Wednesday, October 19, 2011

Project: Saving Heirloom Tomato Seeds

On a return trip from Rochester, I fell in love with this beautiful, large tomato at an organic farm stand. It was huge – at least 5" inches in diameter and felt like a baseball in my hand. I had to have it. The woman who owns the farm said I could save the seed. Yes, I had to save the seed and grow these in my garden next year! When we arrived home, I put it on this cute little plate and admired it for days – maybe a few too many days.
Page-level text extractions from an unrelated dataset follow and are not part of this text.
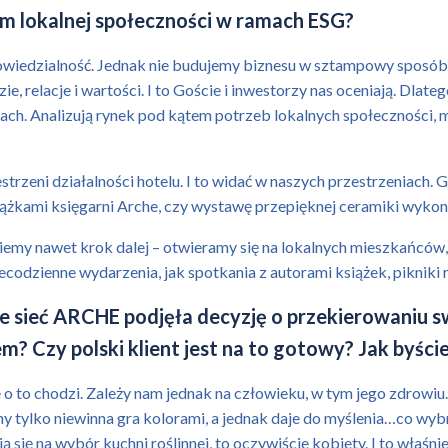
iem lokalnej społeczności w ramach ESG?
powiedzialność. Jednak nie budujemy biznesu w sztampowy sposób,
e, relacje i wartości. I to Goście i inwestorzy nas oceniają. Dl
lach. Analizują rynek pod kątem potrzeb lokalnych społeczności
rzeni działalności hotelu. I to widać w naszych przestrzeniach. G
iążkami księgarni Arche, czy wystawę przepięknej ceramiki wyko
ziemy nawet krok dalej – otwieramy się na lokalnych mieszkańców
iecodzienne wydarzenia, jak spotkania z autorami książek, pikniki 
 sieć ARCHE podjęła decyzję o przekierowaniu sw
m? Czy polski klient jest na to gotowy? Jak byści
e o to chodzi. Zależy nam jednak na człowieku, w tym jego zdro
ony tylko niewinna gra kolorami, a jednak daje do myślenia…co wy
 się na wybór kuchni roślinnej, to oczywiście kobiety. I to właś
It is a German Striped Tomato, heirloom. Because it was love and meant to be, I then came across an article in Dave's Garden newsletter on how to save heirloom tomato seeds. The author made it sound so easy that I said, "Hey, I can do this!" And you can, too. The best part about saving the seed is that you can still eat the tomato – and delicious it was. (I sliced it up and ate it on some sprouted bread with homemade cream cheese and a dash of salt and pepper.)

The first thing to do is to scoop out the seeds, along with the gel, into a jar.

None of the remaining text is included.